------ Source material ------
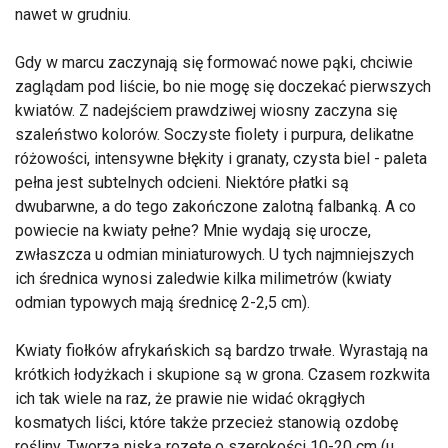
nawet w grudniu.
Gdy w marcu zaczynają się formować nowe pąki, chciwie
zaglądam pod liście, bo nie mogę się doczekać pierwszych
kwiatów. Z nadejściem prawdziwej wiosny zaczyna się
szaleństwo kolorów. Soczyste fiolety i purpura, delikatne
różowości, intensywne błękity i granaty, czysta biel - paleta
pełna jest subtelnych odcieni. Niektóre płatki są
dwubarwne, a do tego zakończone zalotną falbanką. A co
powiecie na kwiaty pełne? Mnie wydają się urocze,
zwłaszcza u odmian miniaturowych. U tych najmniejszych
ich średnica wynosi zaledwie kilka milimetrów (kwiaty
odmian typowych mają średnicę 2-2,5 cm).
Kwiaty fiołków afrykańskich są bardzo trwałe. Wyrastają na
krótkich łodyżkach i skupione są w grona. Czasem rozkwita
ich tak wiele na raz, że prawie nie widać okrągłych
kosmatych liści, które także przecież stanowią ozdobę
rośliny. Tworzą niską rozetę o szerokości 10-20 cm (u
------
------ Source material ------
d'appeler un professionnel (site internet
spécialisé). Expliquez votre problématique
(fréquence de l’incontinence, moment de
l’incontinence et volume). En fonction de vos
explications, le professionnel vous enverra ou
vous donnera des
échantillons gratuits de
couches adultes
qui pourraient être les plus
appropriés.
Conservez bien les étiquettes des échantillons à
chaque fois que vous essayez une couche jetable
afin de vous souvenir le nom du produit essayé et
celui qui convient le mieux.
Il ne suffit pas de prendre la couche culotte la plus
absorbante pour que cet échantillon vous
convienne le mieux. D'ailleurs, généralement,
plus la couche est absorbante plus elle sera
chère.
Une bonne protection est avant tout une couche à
------
→ Exercise details: Using only the entries above, output the line with "afin de vous", the line with "Une bonne protection", and all lines between them, exactly as they stand.

→ Solution to this exercise:
afin de vous souvenir le nom du produit essayé et
celui qui convient le mieux.
Il ne suffit pas de prendre la couche culotte la plus
absorbante pour que cet échantillon vous
convienne le mieux. D'ailleurs, généralement,
plus la couche est absorbante plus elle sera
chère.
Une bonne protection est avant tout une couche à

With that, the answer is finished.